BEGIN Material provided

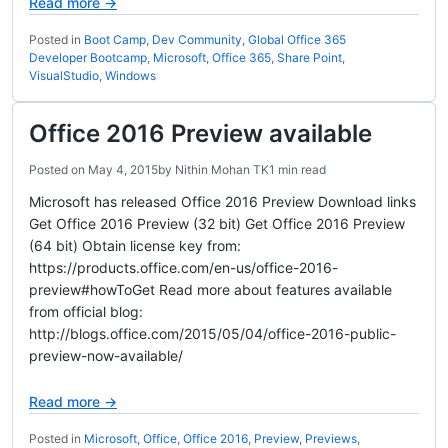
Read more →
Posted in
Boot Camp
,
Dev Community
,
Global Office 365
Developer Bootcamp
,
Microsoft
,
Office 365
,
Share Point
,
VisualStudio
,
Windows
Office 2016 Preview available
Posted on
May 4, 2015
by
Nithin Mohan TK
1 min read
Microsoft has released Office 2016 Preview Download links
Get Office 2016 Preview (32 bit) Get Office 2016 Preview
(64 bit) Obtain license key from:
https://products.office.com/en-us/office-2016-
preview#howToGet Read more about features available
from official blog:
http://blogs.office.com/2015/05/04/office-2016-public-
preview-now-available/
Read more →
Posted in
Microsoft
,
Office
,
Office 2016
,
Preview
,
Previews
,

END Material provided

From the line that contains "preview#howToGet Read more" to the last line of the data, write out each line exactly and add nothing.

# Response box
preview#howToGet Read more about features available
from official blog:
http://blogs.office.com/2015/05/04/office-2016-public-
preview-now-available/
Read more →
Posted in
Microsoft
,
Office
,
Office 2016
,
Preview
,
Previews
,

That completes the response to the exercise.